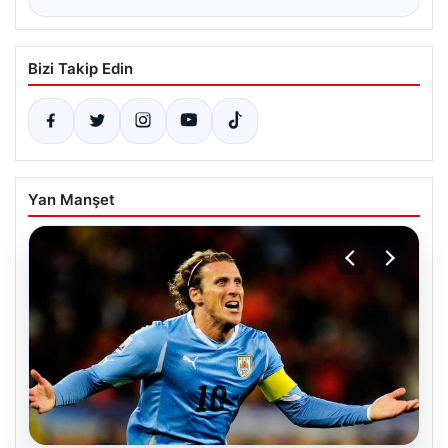
Bizi Takip Edin
Yan Manşet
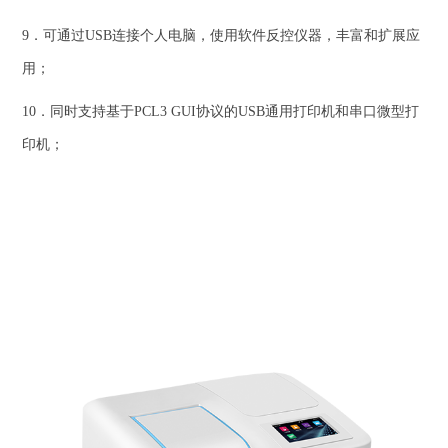
9．可通过USB连接个人电脑，使用软件反控仪器，丰富和扩展应
用；
10．同时支持基于PCL3 GUI协议的USB通用打印机和串口微型打
印机；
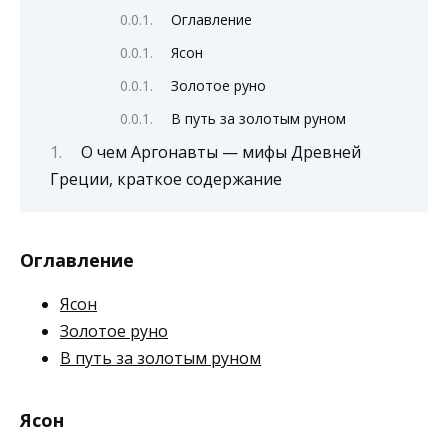
Оглавление
Ясон
Золотое руно
В путь за золотым руном
О чем Аргонавты — мифы Древней
Греции, краткое содержание
Оглавление
Ясон
Золотое руно
В путь за золотым руном
Ясон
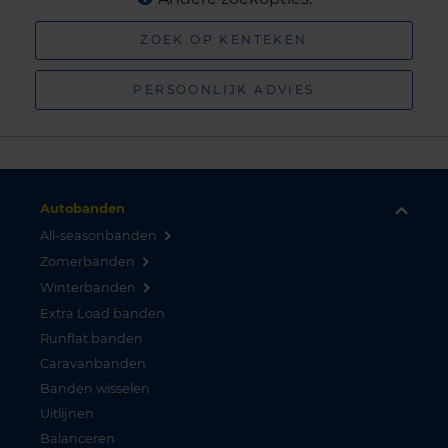
ZOEK OP KENTEKEN
PERSOONLIJK ADVIES
Autobanden
All-seasonbanden
Zomerbanden
Winterbanden
Extra Load banden
Runflat banden
Caravanbanden
Banden wisselen
Uitlijnen
Balanceren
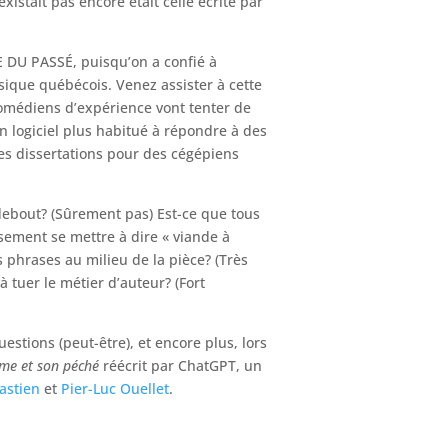
existait pas encore était celle écrite par
U PASSÉ, puisqu’on a confié à
sique québécois. Venez assister à cette
comédiens d’expérience vont tenter de
n logiciel plus habitué à répondre à des
des dissertations pour des cégépiens
r debout? (Sûrement pas) Est-ce que tous
ement se mettre à dire « viande à
s phrases au milieu de la pièce? (Très
à tuer le métier d’auteur? (Fort
stions (peut-être), et encore plus, lors
e et son péché
réécrit par ChatGPT, un
astien
et
Pier-Luc Ouellet
.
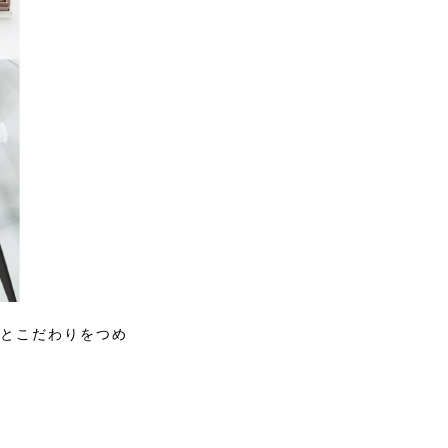
ドとこだわりをつめ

######

If the data includes images, omit them, and set down everything else exactly as above.

Bizi Takip Edin
Yan Manşet
9．可通过USB连接个人电脑，使用软件反控仪器，丰富和扩展应
用；
10．同时支持基于PCL3 GUI协议的USB通用打印机和串口微型打
印机；
Оглавление
Ясон
Золотое руно
В путь за золотым руном
О чем Аргонавты — мифы Древней
Греции, краткое содержание
Оглавление
Ясон
Золотое руно
В путь за золотым руном
Ясон
ZOEK OP KENTEKEN
PERSOONLIJK ADVIES
Autobanden
All-seasonbanden
Zomerbanden
Winterbanden
Extra Load banden
Runflat banden
Caravanbanden
Banden wisselen
Uitlijnen
Balanceren
existait pas encore était celle écrite par
U PASSÉ, puisqu’on a confié à
sique québécois. Venez assister à cette
comédiens d’expérience vont tenter de
n logiciel plus habitué à répondre à des
des dissertations pour des cégépiens
r debout? (Sûrement pas) Est-ce que tous
ement se mettre à dire « viande à
s phrases au milieu de la pièce? (Très
à tuer le métier d’auteur? (Fort
stions (peut-être), et encore plus, lors
e et son péché
réécrit par ChatGPT, un
astien
et
Pier-Luc Ouellet
.
ドとこだわりをつめ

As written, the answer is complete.